# Requirement:
When a line in the data below includes "Room", pick it out and copy it.

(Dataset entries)
#####

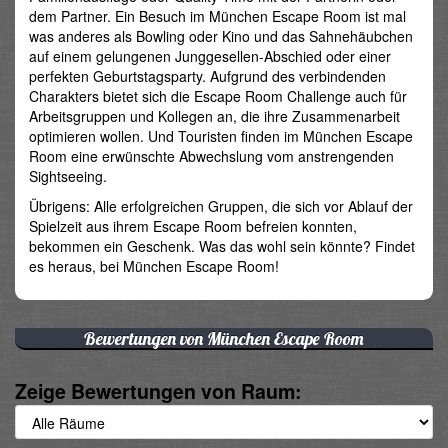
dem Partner. Ein Besuch im München Escape Room ist mal
was anderes als Bowling oder Kino und das Sahnehäubchen
auf einem gelungenen Junggesellen-Abschied oder einer
perfekten Geburtstagsparty. Aufgrund des verbindenden
Charakters bietet sich die Escape Room Challenge auch für
Arbeitsgruppen und Kollegen an, die ihre Zusammenarbeit
optimieren wollen. Und Touristen finden im München Escape
Room eine erwünschte Abwechslung vom anstrengenden
Sightseeing.
Übrigens: Alle erfolgreichen Gruppen, die sich vor Ablauf der
Spielzeit aus ihrem Escape Room befreien konnten,
bekommen ein Geschenk. Was das wohl sein könnte? Findet
es heraus, bei München Escape Room!
Bewertungen von München Escape Room
Zeige Bewertungen von Raum:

#####

# Written solution:
dem Partner. Ein Besuch im München Escape Room ist mal
Charakters bietet sich die Escape Room Challenge auch für
Room eine erwünschte Abwechslung vom anstrengenden
Spielzeit aus ihrem Escape Room befreien konnten,
es heraus, bei München Escape Room!
Bewertungen von München Escape Room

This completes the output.